Remember, though, that not all animentals are “dumb” beasts. They keep the same Intelligence they had when they lived as real creatures. That means that if the original, flesh-and-blood being was able to communicate in some manner (speech, telepathy, or the like), the animental can do the same.
Ecology: Animentals are aberrations, an exception to all the rules; they fit into the strange ecologies of the Inner Planes as best they can. Because most of those planes have no plant life, even “normally” herbivorous beasts become meat-eaters, preying upon visitors or other inhabitants found there.

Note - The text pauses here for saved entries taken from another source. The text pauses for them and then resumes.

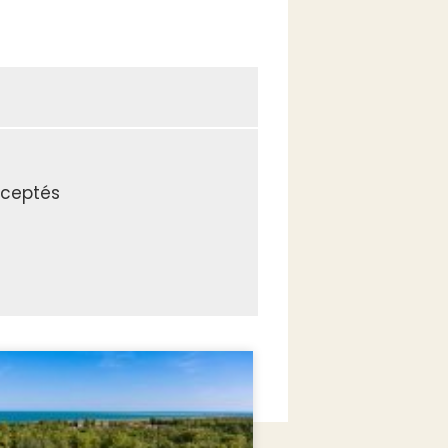
ceptés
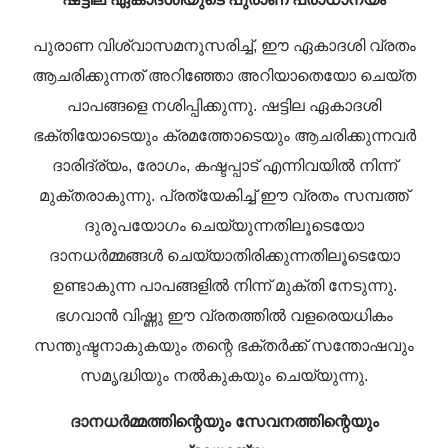
പുരാണ വിശ്വാസമനുസരിച്ച്, ഈ ഏകാദശി വ്രതം
ആചരിക്കുന്നത് അറിഞ്ഞോ അറിയാതെയോ ചെയ്ത
പാപങ്ങളെ നശിപ്പിക്കുന്നു. ഷട്ടില ഏകാദശി
ഭക്തിയോടെയും ക്രമത്തോടെയും ആചരിക്കുന്നവർ
ദാരിദ്ര്യം, രോഗം, കഷ്ടപ്പാട് എന്നിവയിൽ നിന്ന്
മുക്തരാകുന്നു. പ്രത്യേകിച്ച് ഈ വ്രതം സമ്പത്ത്
ദുരുപയോഗം ചെയ്യുന്നതിലൂടെയോ
ദാനധർമ്മങ്ങൾ ചെയ്യാതിരിക്കുന്നതിലൂടെയോ
ഉണ്ടാകുന്ന പാപങ്ങളിൽ നിന്ന് മുക്തി നേടുന്നു.
ഭഗവാൻ വിഷ്ണു ഈ വ്രതത്തിൽ വളരെയധികം
സന്തുഷ്ടനാകുകയും തന്റെ ഭക്തർക്ക് സന്തോഷവും
സമൃദ്ധിയും നൽകുകയും ചെയ്യുന്നു.
ദാനധർമ്മത്തിന്റെയും സേവനത്തിന്റെയും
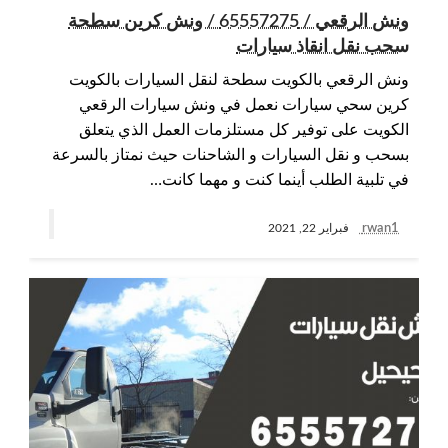
ونش الرقعي / 65557275 / ونش كرين سطحة
سحب نقل انقاذ سيارات
ونش الرقعي بالكويت سطحة لنقل السيارات بالكويت
كرين سحي سيارات نعمل في ونش سيارات الرقعي
الكويت على توفير كل مستلزمات العمل الذي يتعلق
بسحب و نقل السيارات و الشاحنات حيث نمتاز بالسرعة
في تلبية الطلب أينما كنت و مهما كانت…
rwan1
فبراير 22, 2021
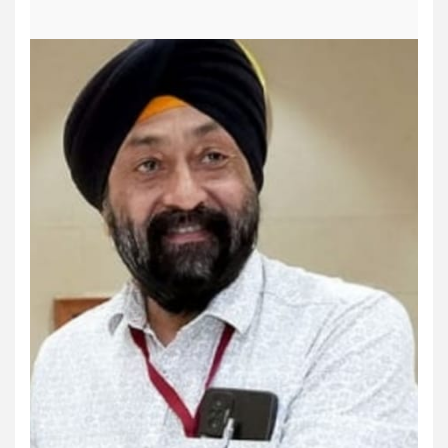
Dharmik
Jharkhand/Bihar
Trending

The point should be made that animentals are no longer the creatures they were, no longer made of flesh and blood, no longer slaves to terrestrial natures. They’ve become beasts of elemental energy and matter – only their appearances still bring to mind the animals or monsters they used to be. Many graybeards theorize that animentals aren’t even living beings in the truest sense, and are, in fact, little more than reflections of life, with no more substance than images in a mirror. This might be overstating the point, but the essence of the statement gives a body something to rattle about in his brain-box.